Still, the new trial, Sort Out VI, is a disappointment. Nobori is one of a growing number of stents in which the polymer used to attach the drug – in Nobori’s case biolimus – to its metal struts dissolves over time, in an attempt to reduce thrombosis and subsequent complications. By rights, the stent should have resulted in fewer events than Resolute.
In Sort Out VI 1,502 patients were treated with Medtronic’s device and 1,497 with Nobori. A year after implantation the composite rate of cardiac death, heart attack and target lesion revascularisation was 5.3% in patients treated with the zotarolimus-eluting Resolute Integrity and 5.1% among those who received Nobori, giving a p value of 0.006 for non-inferiority, the trial’s primary goal.
Naturally this result is better for Terumo than the data from the failed Sort Out V trial, in which Nobori was outmatched by Johnson & Johnson’s Cypher stent (Failure of Nobori trial raises questions for dissolving-polymer stent rivals, February 8, 2013). But it looks as if Nobori’s biodegradable polymer might not make much of a difference to the stent’s performance.
The trouble faced by Terumo and other companies developing innovative stents is that the DESs already on the market are highly effective. In fact, the Resolute devices are a relatively easy mark; Abbott’s Xience product line, also marketed by Boston Scientific under the Promus brand, is the market leader thanks to its superior performance.
Speaking at TCT, Gregg Stone of Columbia University in New York said that the best way to obtain evidence of an advantage with Nobori and similar devices might be to test them in high-risk subgroups. It will also be interesting to see longer term data. The polymer is designed to dissolve within nine months of stent implantation – perhaps a difference favouring Nobori may yet emerge from Sort Out VI.
The other question hanging over the newer types of DESs, including those that use dissolving polymers and those made wholly of polymer that dissolve entirely, is one of cost-effectiveness. Both Abbott and Californian firm Elixir Medical sell drug-eluting bioresorbable scaffold devices in Europe, and Abbott’s costs around $3,600 – up to four times as much as a standard metal DES (Therapeutic focus – Bioresorbable stents are here to stay, June 10, 2013).

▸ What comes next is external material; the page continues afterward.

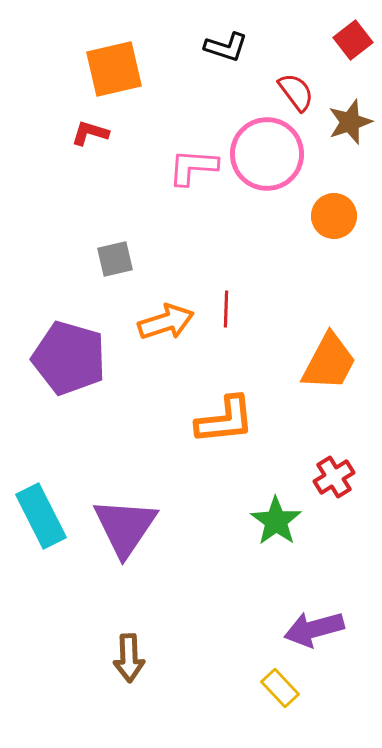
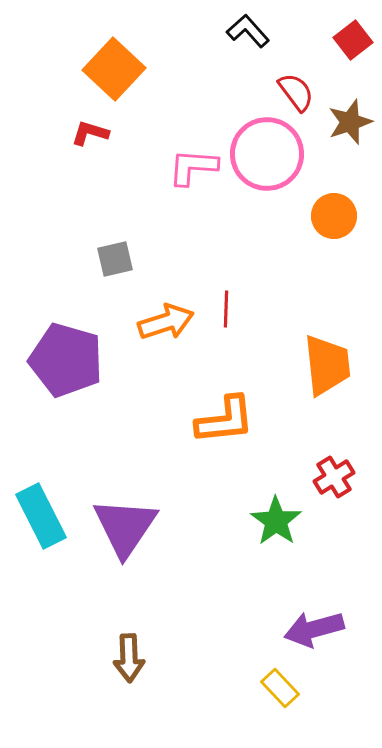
black L-shape: moved 22 px right, 16 px up; rotated 150 degrees counterclockwise
orange square: rotated 34 degrees counterclockwise
purple pentagon: moved 3 px left, 2 px down
orange trapezoid: moved 2 px left, 3 px down; rotated 34 degrees counterclockwise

The dissolving devices have advantages; they allow the blood vessel to regain the same flexibility and contractility it had before implantation and, unlike metal DESs, they do not debar a recipient from heart bypass surgery. But they tend to have thicker struts than standard DESs, making them tricky to deliver, and cannot address complex lesions as well as metal DESs.
Abbott is planning two studies, Absorb III and Absorb IV, to compare the Absorb scaffold with Xience in a total of around 5,000 patients with the aim of showing differences in target lesion failure and angina at 12 months. Absorb III is expected to complete enrolment by the end of 2013 and Absorb IV is due to start next year.
If Nobori is non-inferior to Resolute Integrity, that could well be enough to secure it US approval. But if it cannot demonstrate better outcomes than its forerunners Terumo will not be able to price it at a premium. If it has no clear clinical advantage, it has no commercial advantage either.